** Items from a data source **
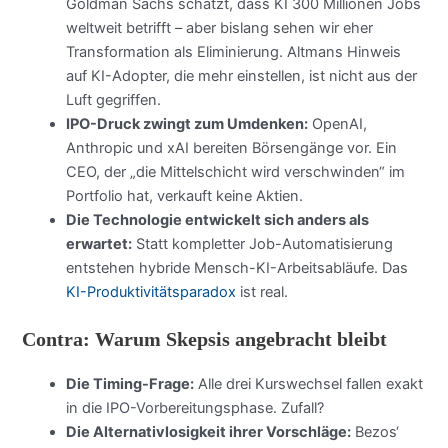
Goldman Sachs schätzt, dass KI 300 Millionen Jobs
weltweit betrifft – aber bislang sehen wir eher
Transformation als Eliminierung. Altmans Hinweis
auf KI-Adopter, die mehr einstellen, ist nicht aus der
Luft gegriffen.
IPO-Druck zwingt zum Umdenken:
OpenAI,
Anthropic und xAI bereiten Börsengänge vor. Ein
CEO, der „die Mittelschicht wird verschwinden“ im
Portfolio hat, verkauft keine Aktien.
Die Technologie entwickelt sich anders als
erwartet:
Statt kompletter Job-Automatisierung
entstehen hybride Mensch-KI-Arbeitsabläufe. Das
KI-Produktivitätsparadox
ist real.
Contra: Warum Skepsis angebracht bleibt
Die Timing-Frage:
Alle drei Kurswechsel fallen exakt
in die IPO-Vorbereitungsphase. Zufall?
Die Alternativlosigkeit ihrer Vorschläge:
Bezos‘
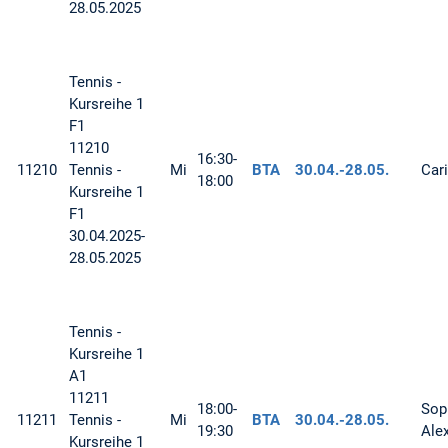
28.05.2025
Tennis -
Kursreihe 1
F1
11210
16:30-
11210
Tennis -
Mi
BTA
30.04.-
28.05.
Car
18:00
Kursreihe 1
F1
30.04.2025-
28.05.2025
Tennis -
Kursreihe 1
A1
11211
18:00-
Sop
11211
Tennis -
Mi
BTA
30.04.-
28.05.
19:30
Ale
Kursreihe 1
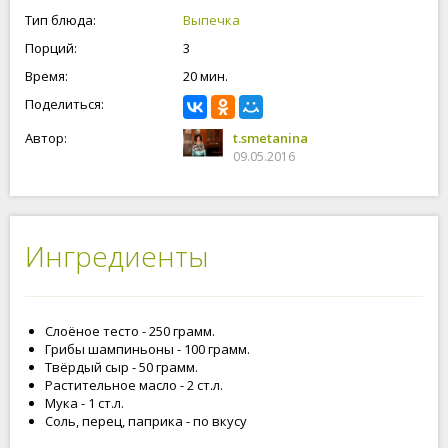
Тип блюда:
Выпечка
Порций:
3
Время:
20 мин.
Поделиться:
Автор:
t.smetanina
09.05.2016
Ингредиенты
Слоёное тесто - 250 грамм.
Грибы шампиньоны - 100 грамм.
Твёрдый сыр - 50 грамм.
Растительное масло - 2 ст.л.
Мука - 1 ст.л.
Соль, перец, паприка - по вкусу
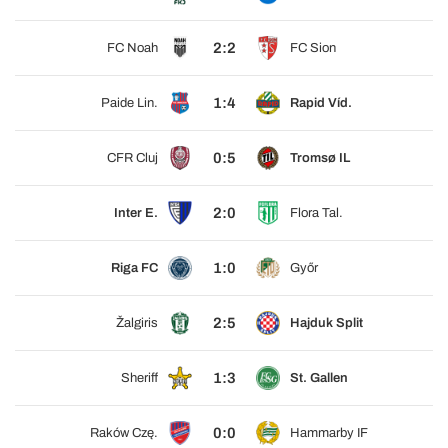
2:2
FC Noah
FC Sion
1:4
Paide Lin.
Rapid Víd.
0:5
CFR Cluj
Tromsø IL
2:0
Inter E.
Flora Tal.
1:0
Riga FC
Győr
2:5
Žalgiris
Hajduk Split
1:3
Sheriff
St. Gallen
0:0
Raków Czę.
Hammarby IF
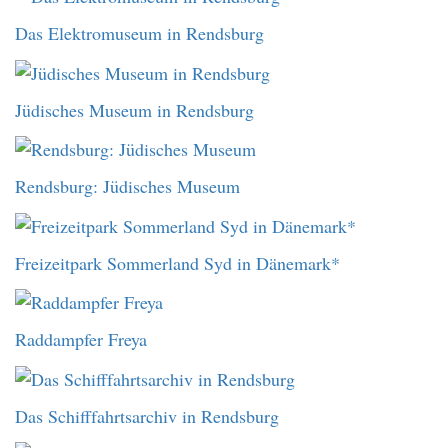
Das Elektromuseum in Rendsburg
Jüdisches Museum in Rendsburg
Rendsburg: Jüdisches Museum
Freizeitpark Sommerland Syd in Dänemark*
Raddampfer Freya
Das Schifffahrtsarchiv in Rendsburg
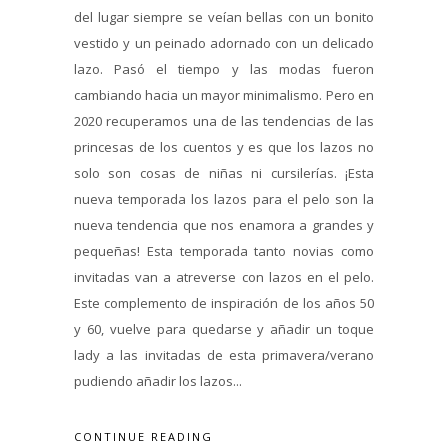
del lugar siempre se veían bellas con un bonito
vestido y un peinado adornado con un delicado
lazo. Pasó el tiempo y las modas fueron
cambiando hacia un mayor minimalismo. Pero en
2020 recuperamos una de las tendencias de las
princesas de los cuentos y es que los lazos no
solo son cosas de niñas ni cursilerías. ¡Esta
nueva temporada los lazos para el pelo son la
nueva tendencia que nos enamora a grandes y
pequeñas! Esta temporada tanto novias como
invitadas van a atreverse con lazos en el pelo.
Este complemento de inspiración de los años 50
y 60, vuelve para quedarse y añadir un toque
lady a las invitadas de esta primavera/verano
pudiendo añadir los lazos...
CONTINUE READING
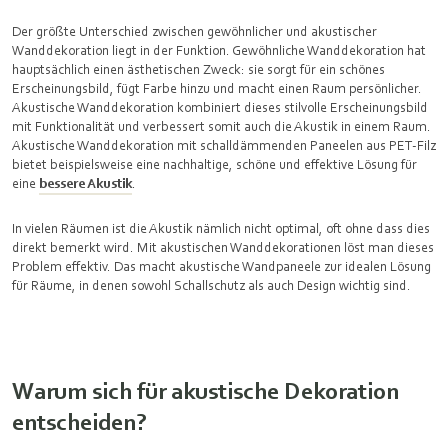
Der größte Unterschied zwischen gewöhnlicher und akustischer
Wanddekoration liegt in der Funktion. Gewöhnliche Wanddekoration hat
hauptsächlich einen ästhetischen Zweck: sie sorgt für ein schönes
Erscheinungsbild, fügt Farbe hinzu und macht einen Raum persönlicher.
Akustische Wanddekoration kombiniert dieses stilvolle Erscheinungsbild
mit Funktionalität und verbessert somit auch die Akustik in einem Raum.
Akustische Wanddekoration mit schalldämmenden Paneelen aus PET-Filz
bietet beispielsweise eine nachhaltige, schöne und effektive Lösung für
eine
bessere Akustik
.
In vielen Räumen ist die Akustik nämlich nicht optimal, oft ohne dass dies
direkt bemerkt wird. Mit akustischen Wanddekorationen löst man dieses
Problem effektiv. Das macht akustische Wandpaneele zur idealen Lösung
für Räume, in denen sowohl Schallschutz als auch Design wichtig sind.
Warum sich für akustische Dekoration
entscheiden?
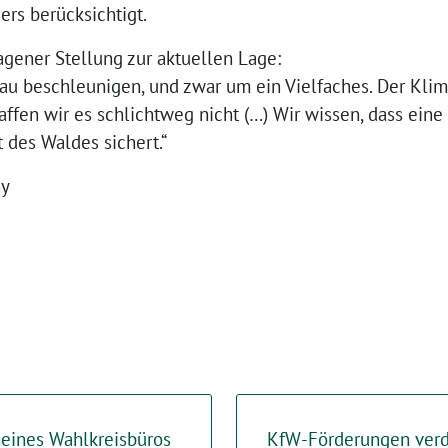
rs berücksichtigt.
ener Stellung zur aktuellen Lage:
 beschleunigen, und zwar um ein Vielfaches. Der Klim
affen wir es schlichtweg nicht (…) Wir wissen, dass eine
t des Waldes sichert.“
hy
meines Wahlkreisbüros
KfW-Förderungen verd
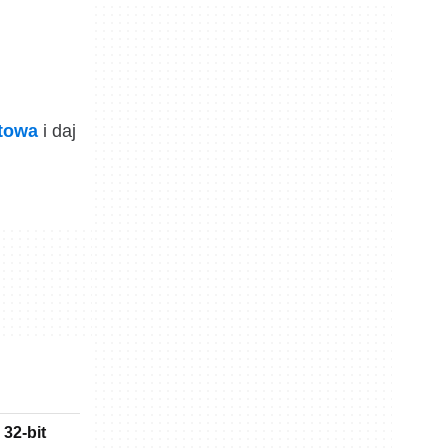
ktowa
i daj
32-bit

** PROBLEM STATEMENT **
Return every line of the preceding records in which the word "pelo" appears.

** COMPLETED TASK **
nueva temporada los lazos para el pelo son la
invitadas van a atreverse con lazos en el pelo.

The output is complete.